I first read this book as a short story collection, as early on each chapter had its own mystery, but it turned out it was a proper novel, and I liked in hindsight how good the clueing was throughout the book, with little comments or revelations made the earlier parts coming back for the end. This is what any good detective novel should do, of course, but because I first read it as a short story collection, I wasn't prepared for that much story integration across stories, and even after noticing it was not a story collection, I thought the clueing/foreshadowing was done really well.

Hyouka was thus a fairly entertaining book, even if a bit short. While the book does feature a finished storyline, it also feels like the start of a story, so I guess we'll learn more about Houtarou, the other characters and the school itself in subsequent entries. So while Hyouka on its own is a good, but light meal, I have the feeling the whole course will turn out to be quite satisfactory. And hey, I might even try the anime.

Original Japanese title(s): 米澤穂信 『氷菓』


  1. I saw the anime. It was in 2 parts. It was excellent.

    1. The reputation of the anime is really good, isn't it? I have seen tons of people who usually don't watch mystery series go out and get the BD releases, so it appears it really has a wide appeal >_>

  2. Unless they get themselves involved in swimming, Kyoto Animation usually comes through.

  3. I watched the Hyouka anime a while ago, and... I thought it was underwhelming. Of course, I'm a sucker for the over-the-top grandiose Kindaichi Shonen-esque impossible themed serial murder mysteries, so it might not be so surprising that I wasn't as interested by the subdued mysterious events within everyday life.

    I didn't like how the main mystery was propelled by Eru just forgetting what she wanted. And then it was underwhelming when Oreki finished his deductions and she went "Oh I *just* remembered it all!" because it made the entire process of investigating feel pointless. That was just the anime, so I don't know how the book handled it.

    That being said, I really liked the Student Film arc, which it doesn't sound like was included in this first book, so... there's that to look forward to!
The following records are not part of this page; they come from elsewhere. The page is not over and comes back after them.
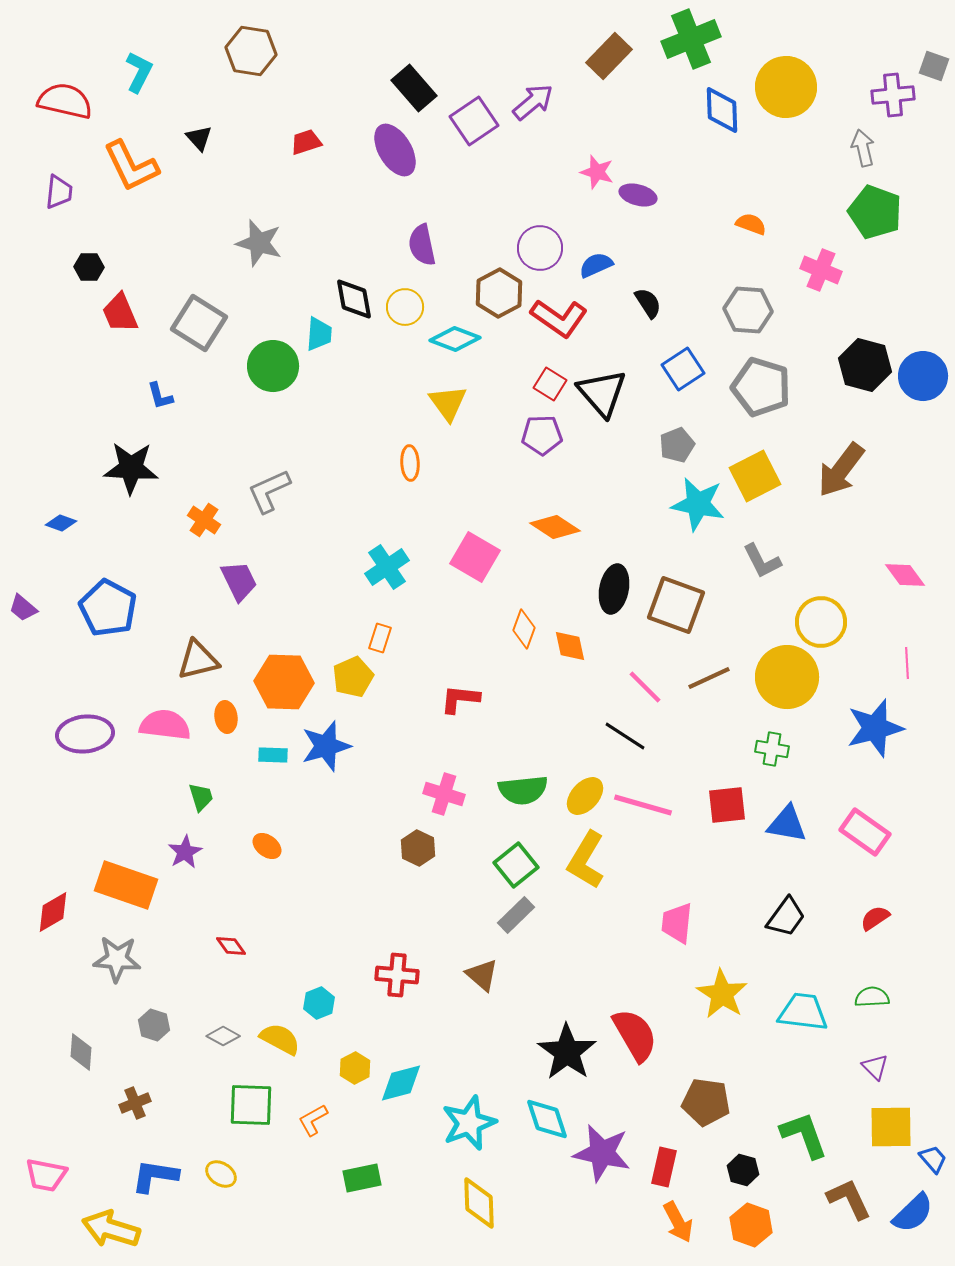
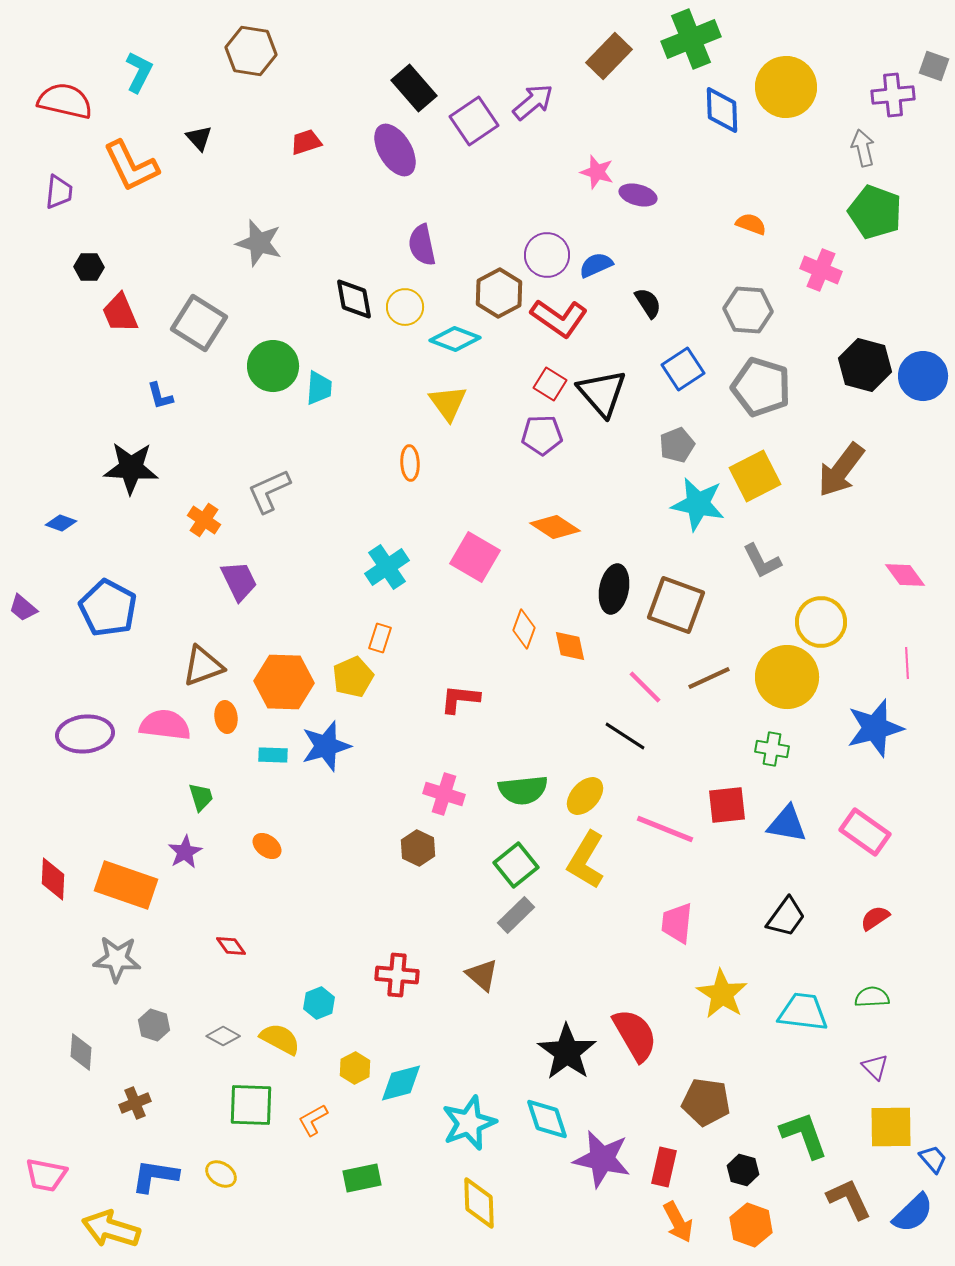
purple circle at (540, 248): moved 7 px right, 7 px down
cyan trapezoid at (319, 334): moved 54 px down
brown triangle at (198, 660): moved 5 px right, 6 px down; rotated 6 degrees counterclockwise
pink line at (643, 805): moved 22 px right, 24 px down; rotated 6 degrees clockwise
red diamond at (53, 912): moved 33 px up; rotated 57 degrees counterclockwise
purple star at (602, 1153): moved 6 px down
The second opening to the anime is also one of my favorites of all time (not because the song is particularly great, but because I think the opening perfectly captures the essence of the show in a way that few openings/endings do.)

    1. I don't mind the "oh, now I remember" thing less in these kinds of everyday life mysteries, as it does happen in everyday life :P Of course, that doesn't mean the core mystery doesn't need to be alluring in some kind of way.

      The film club story is from the second volume, and I already read it. Review coming up in... *checks schedule* two weeks? Spoilers: it was awesome.